Comments 2. In line 101, section Results, the sentence “The PAG displays a functional organization into longitudinal columns [41]” seems out of place. Please consider deletion

Response 2: We changed the text accordingly (deleted, line 112).

Comments 3. Please consider an explanation about the reasons to use CTB, lines 110-112, as IJMS is not a neuroscience journal.

Response 3: Thanks for point this out. We added the reason for implementing the CTB experiments in the results section (line 120-122, page 3).

Comments 4. As in the comment above, the sentence in lines 115-116, is not adequate for the results The RMg is part of the rostral ventromedial medulla, an area implicated in de- 115 scending pain modulation.

Response 4: We changed the text accordingly (line 127, page 3).

Comments 5. Please explain better the methods to clearly separate the LC from the subcoeruleus, as this is frequently difficult.

Response 5: We updated the methods relating to LC and SubCD delineation line 425-430, page 12). We also provide now an image (Fig S8) as a visual guide of the location of SubCD we used for our analysis in relation to other brainstem areas.

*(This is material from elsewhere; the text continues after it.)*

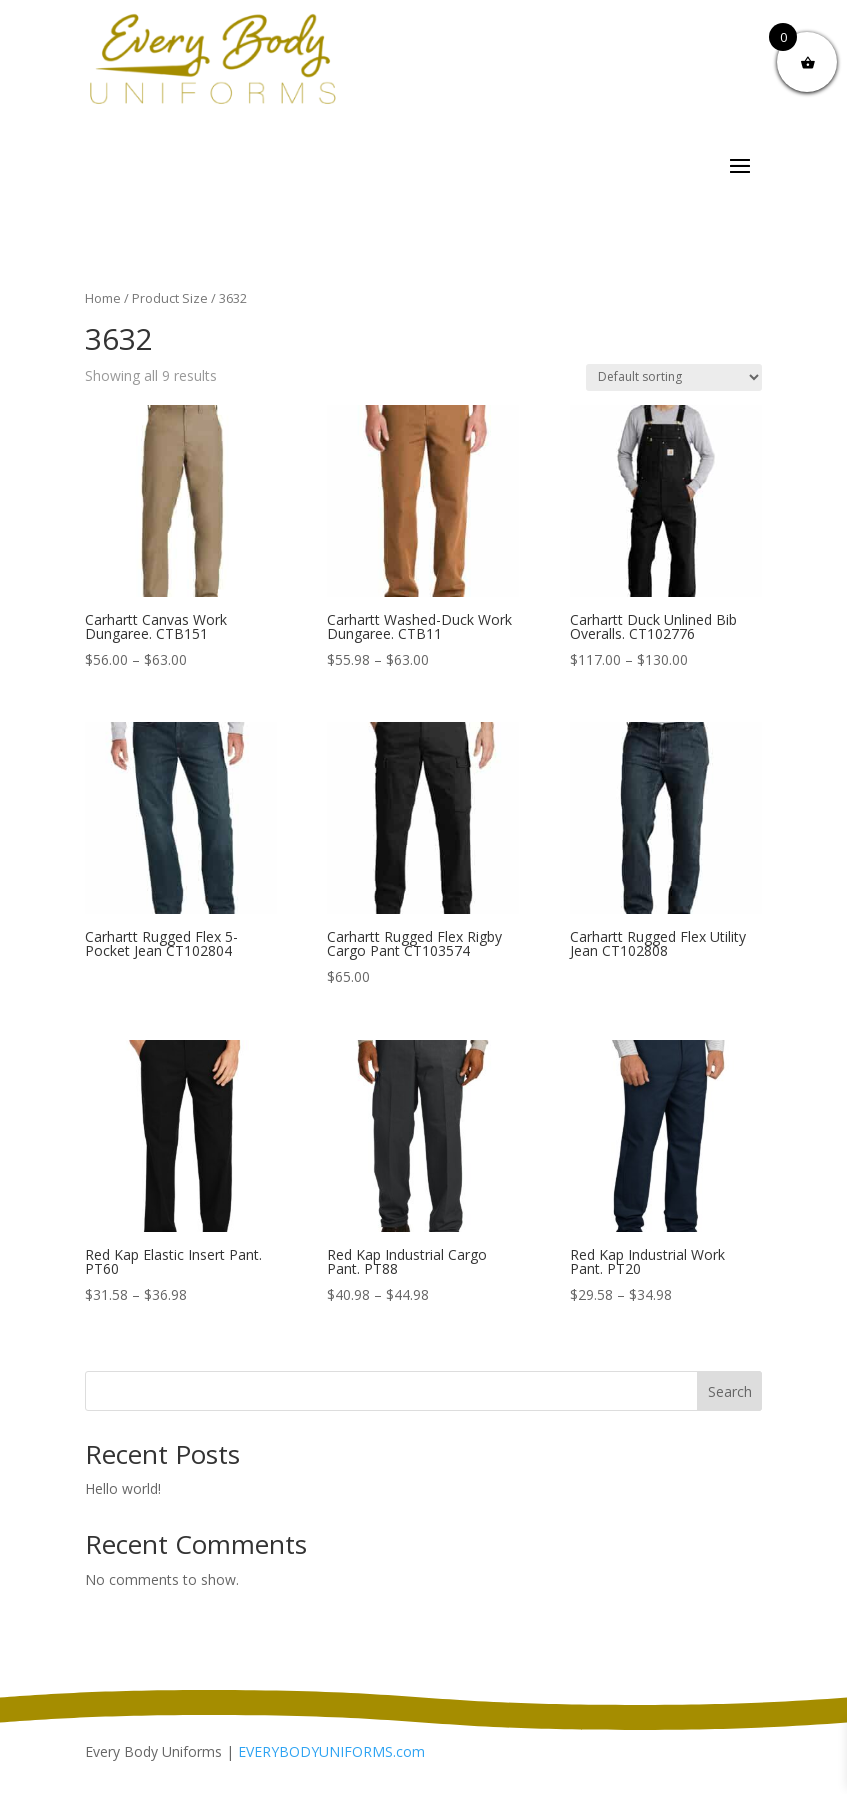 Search (730, 1391)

Comments 6. In lines 228-229, at the beginning of the Discussion, the authors state that they “used low-titre viral injections to contain and restrict spread within the posterior insula cortex”. This is better at the end of the discussion. Nevertheless, the authors should discuss if there are data that demonstrate that the injections were really restricted, namely in what concerns the patter of projections of surrounding regions.

Response 6: We discuss the specificity of the insula DPMS connection in lines 337-341 (page 1)  and added mesoscale images (Supplementary figures S6-8) showing expression patterns to the surrounding regions. We also moved the discussion of low titre injections to the end of the discussion, together with other methodological considerations. 

Comments 7. Besides the anatomical questions of the possible redundance of multiple projections, that the authors use to finish the discussion, do the authors consider that functional evaluation of the circuits would be important

Response 7: Indeed, we do consider the functional evaluation of importance. The rational for this work is our future functional experiments. We added a relevant statement at the end of the discussion (lines 381-383 page 11)

Comments 8. Immunofluorescence: Can the authors cite studies that support the specificity of the primary antibodies used?

Response 8: The anti-TH antibodies are well known and used in many studies and their specificity can be deduced from studies involving degeneration of dopaminergic and noradrenergic neurons (10.1038/s41598-024-65735-5 & 10.1016/j.ejphar.2024.176573). On the other hand, we are not aware on any published work that supports the specificity of the anti-mCherry antibody. However, this work offers plenty of evidence on its specificity: 1) Expression of mCherry is restricted only around the injection sites (Fig. 1, S1-4). 2) Axonal expression of mCherry is found only in certain areas (for example not found with the spinal cord at all) and at different densities (Fig 7, 8, S6-8). 3) No axonal immunofluorescence is seen in brains from animals that have not been injected with mCherry viral vectors (not shown).  

Round 2

Reviewer 1 Report

Comments and Suggestions for Authors

the additions to the manuscript have improved the manuscript to a satisfactory standard. I congratulate the authors on their hard work.